At the official opening of the new Goethe-Institut in Myanmar, a ceremony was held with concerts and exhibitions. Guests included the President of the Goethe-Institut, Klaus-Dieter Lehmann, and the Bundestag Vice President Thomas Oppermann, who are hopefully anticipating cultural cooperation with Myanmar.

The Buddhist monks in their dark red robes are part of Myanmar like pagodas and food stalls. Of course, they could not be missing at the dedication of the Goethe-Institut in Yangon. The first house, founded in 1959, was the first Goethe-Institut in Southeast Asia but closed immediately after the military coup. In a historic villa not far from Shwedagon Pagoda, local construction companies built a wood-clad auditorium with attached library in 18 months after plans by the Berlin architect Oliver Gerhartz. The house reflects the history of Burma. Until the attack by Japan during the Second World War, a Chinese oligarch residing here made his money from opium and teakwood. After the war, the independence movement of General Aung San moved into the empty rooms. Today, his daughter Aung San Suu Kyi steers the country’s politics in constant struggle with the military.

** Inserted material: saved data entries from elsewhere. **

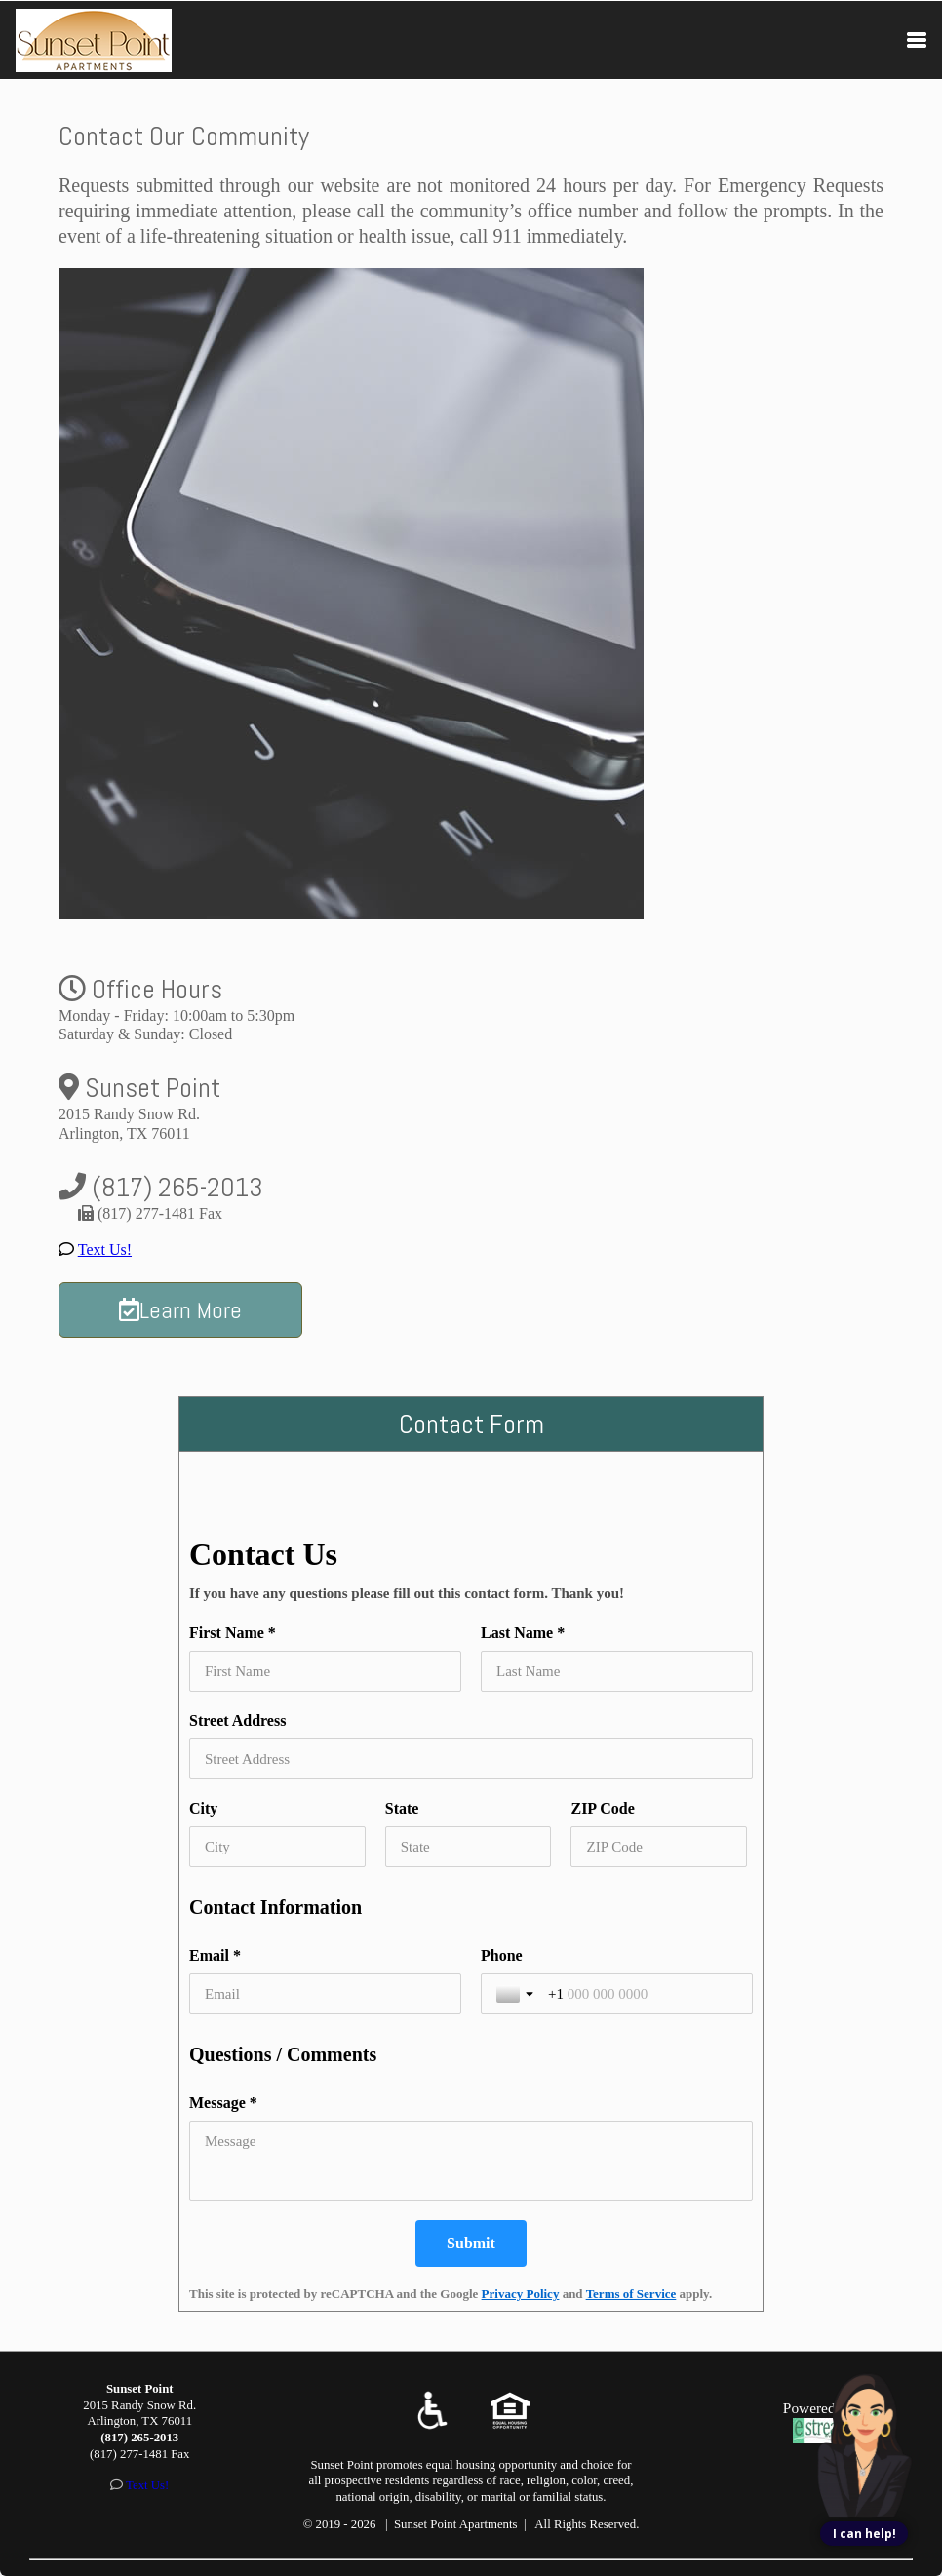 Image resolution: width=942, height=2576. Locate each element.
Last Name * (523, 1632)
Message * (223, 2102)
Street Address (237, 1720)
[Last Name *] (616, 1671)
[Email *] (325, 1994)
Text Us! (105, 1249)
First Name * (232, 1632)
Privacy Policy (521, 2293)
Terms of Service (631, 2293)
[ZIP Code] (658, 1846)
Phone (502, 1955)
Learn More (180, 1310)
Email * (215, 1955)
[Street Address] (471, 1759)
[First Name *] (325, 1671)
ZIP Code (602, 1808)
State (402, 1808)
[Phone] (642, 1994)
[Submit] (471, 2243)
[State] (468, 1846)
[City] (277, 1846)
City (203, 1808)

Monks’ dedication ceremony Monks’ dedication ceremony | Photo: Thet Htoo

Guidepost in times of change

But before the employees can move into their offices and German courses can begin, the monks bless the new domicile. In front of the Buddha sculpture in the foyer they remind the staff members of the noble eightfold path: “Right understanding, right resolve, right speech, right action.” It is also reflected in the official speeches at the opening ceremony. The Minister of Culture wishes most for language education. Ambassador Dorothee Janetzke-Wenzel speaks of the needed transformation from socialist plan economics to a capitalist economy. Vice President of the Bundestag Thomas Oppermann, who travelled here especially for the event, praises the government of Myanmar for taking the “right path towards democracy.”
 
Institute director Xaver Augustin uses clearer words on the morning after the opening ceremony. “In the initial phase of the reform period four years ago, everything was much more liberal. This has been limited.” The response of many Myanmar intellectuals and the media to the persecution of the Rohingyas in particular has disappointed him. He notes, “The vast majority of the population thinks their expulsion is right.”

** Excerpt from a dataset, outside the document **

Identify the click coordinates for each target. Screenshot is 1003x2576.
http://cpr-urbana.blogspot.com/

Klaus-Dieter Lehmann and Thomas Oppermann at the official opening Klaus-Dieter Lehmann and Thomas Oppermann at the official opening | Photo: Thet Htoo

A new place for art

Augustin want to offer space to artists who dare to take a different, more critical look at their country. One example is the sculptor and performance artist Htein Lin, who fought for years as a guerrilla in the jungle against the military dictatorship and later spent time in prison. His iron sculpture on the first floor of the Goethe villa tells of an old problem that is still relevant: Under an LED screen with the request “Please rinse” sits an official made of iron, part naive folk art, part socialist realism. Beneath the desk, his grotesquely long left arm protrudes with an open hand.
 
Although censorship was officially abolished in 2012, there are still taboos explains American curator Nathalie Johnston, who has been living in Myanmar for several years, at the sidelines of the opening ceremony. “If a religious authority or their supporters feel attacked, you can quickly end up in prison.” She shows critical art by Htein Lin or his young colleague, the graffiti artist Kyaw Moe Khine (pseudonym: „Bart was not here“), in the protected rooms of her gallery. The fact that private galleries and institutions such as the Goethe-Institut offer space for artists such as Htein Lin or Tschum Mu Kai is one of the few good tidings from Myanmar: Buddha’s “right action” and “right speech” translated for a civil society in which everyone has a place.